51. What Can We Do About the Hardest Patients?

Freakonomics, M.D.

Freakonomics Radio + Stitcher

Society & Culture, Science

4.81.1K Ratings

🗓️ 26 August 2022

⏱️ 29 minutes

🧾️ Download transcript

Summary

A small number of patients with multiple, chronic conditions use a lot of resources. Dr. Jeffrey Brenner found a way to identify and treat them. Could it reduce health care spending too?

Transcript

Click on a timestamp to play from that location

0:00.0

As a young family physician, living and working in Camden, New Jersey, in the early 2000s,

0:10.1

Dr.
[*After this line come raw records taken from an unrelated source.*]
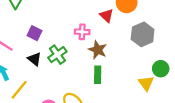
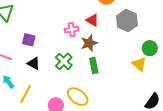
red triangle: (107, 16) -> (92, 20), moved
brown star: (98, 50) -> (89, 43), turned -30
green cross: (57, 55) -> (64, 61), moved

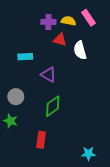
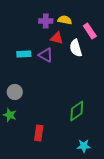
pink rectangle: (88, 18) -> (90, 31), moved
purple triangle: (48, 75) -> (46, 55), moved
green diamond: (53, 106) -> (77, 111), moved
Jeff Brenner started to notice something about his patients.

0:13.7

We were in the most dangerous city in the country, and I had people come into my office and

0:18.2

I would take staples out, I'd take stitches out, and they had been beaten, they'd been

0:23.3

stabbed, they'd been shot, and I'd ask them, this is horrible, did you report your crime

0:27.8

to the police?

0:28.8

And they'd sort of laugh at me and say, I'd never call the police here, honestly at

0:32.9

the time I couldn't get my head around that.

0:35.2

And I realized despite the fact that statistically, we were the most dangerous city in the country,

0:39.9

that the true crime rate was probably much, much higher than we realized.

0:44.3

Jeff had an idea, perhaps emergency room and hospital data, could paint a more accurate

0:49.5

picture of crime in Camden, New Jersey.

0:52.4

He asked for and received claims data from local hospitals and health centers.

0:57.7

We didn't know idea what we were doing.

0:59.0

We stuck it in Microsoft Access, we mapped it, graphed it, charted it, and the data was

1:03.8

eye popping.

1:04.8

We found out that in the census tract, right next to the hospital, in a one year period,

1:10.1

one in 15 kids are beaten up badly enough to come to the emergency room.

1:15.4

And it was just like in rates that were so staggering and shocking.

1:19.3

And here we had this hospital data sitting in claims databases, it never really used

1:23.7

as a tool to understand public safety.

1:27.0

They got claims data from two other local hospitals and the findings were similar.

...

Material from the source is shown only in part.